**Assigned task:** Wherever the word "como" shows up in the data, report the line it sits in.

**Input:**
● ● ●
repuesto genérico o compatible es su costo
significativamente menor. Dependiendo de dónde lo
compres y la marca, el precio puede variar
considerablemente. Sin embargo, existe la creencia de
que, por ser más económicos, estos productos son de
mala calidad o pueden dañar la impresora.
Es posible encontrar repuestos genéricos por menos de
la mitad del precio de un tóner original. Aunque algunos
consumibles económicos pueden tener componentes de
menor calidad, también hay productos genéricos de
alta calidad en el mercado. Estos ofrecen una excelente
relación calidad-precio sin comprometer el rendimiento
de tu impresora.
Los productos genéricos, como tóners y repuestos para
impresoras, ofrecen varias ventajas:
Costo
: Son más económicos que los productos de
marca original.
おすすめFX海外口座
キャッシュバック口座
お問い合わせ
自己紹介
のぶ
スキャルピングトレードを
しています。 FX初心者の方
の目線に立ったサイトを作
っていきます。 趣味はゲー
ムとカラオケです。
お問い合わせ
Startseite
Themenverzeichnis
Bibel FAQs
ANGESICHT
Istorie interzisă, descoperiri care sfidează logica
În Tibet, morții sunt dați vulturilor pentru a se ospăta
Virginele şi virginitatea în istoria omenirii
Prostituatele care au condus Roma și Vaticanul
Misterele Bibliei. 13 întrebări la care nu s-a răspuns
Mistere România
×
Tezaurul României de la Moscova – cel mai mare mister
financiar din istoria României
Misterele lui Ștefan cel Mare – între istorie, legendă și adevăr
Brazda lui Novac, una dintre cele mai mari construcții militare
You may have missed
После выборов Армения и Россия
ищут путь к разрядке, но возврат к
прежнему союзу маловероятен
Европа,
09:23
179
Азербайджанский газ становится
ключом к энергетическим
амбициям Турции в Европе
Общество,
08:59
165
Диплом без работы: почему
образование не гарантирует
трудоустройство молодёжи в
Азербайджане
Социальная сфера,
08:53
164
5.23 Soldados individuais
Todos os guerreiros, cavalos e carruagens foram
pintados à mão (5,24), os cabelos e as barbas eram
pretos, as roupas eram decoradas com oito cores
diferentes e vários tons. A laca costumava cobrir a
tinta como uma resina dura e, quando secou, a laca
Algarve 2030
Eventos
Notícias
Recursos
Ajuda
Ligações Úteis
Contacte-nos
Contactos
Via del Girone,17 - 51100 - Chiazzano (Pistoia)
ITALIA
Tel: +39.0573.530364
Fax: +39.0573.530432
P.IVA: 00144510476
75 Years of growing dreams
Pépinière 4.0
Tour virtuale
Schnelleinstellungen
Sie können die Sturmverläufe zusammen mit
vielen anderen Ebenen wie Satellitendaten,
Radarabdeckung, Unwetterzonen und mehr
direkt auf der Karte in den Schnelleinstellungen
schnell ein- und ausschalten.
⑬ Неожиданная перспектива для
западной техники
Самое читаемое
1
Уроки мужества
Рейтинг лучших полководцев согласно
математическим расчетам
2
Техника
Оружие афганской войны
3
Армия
● ● ●
**Answer for the task:**
Los productos genéricos, como tóners y repuestos para
tinta como uma resina dura e, quando secou, a laca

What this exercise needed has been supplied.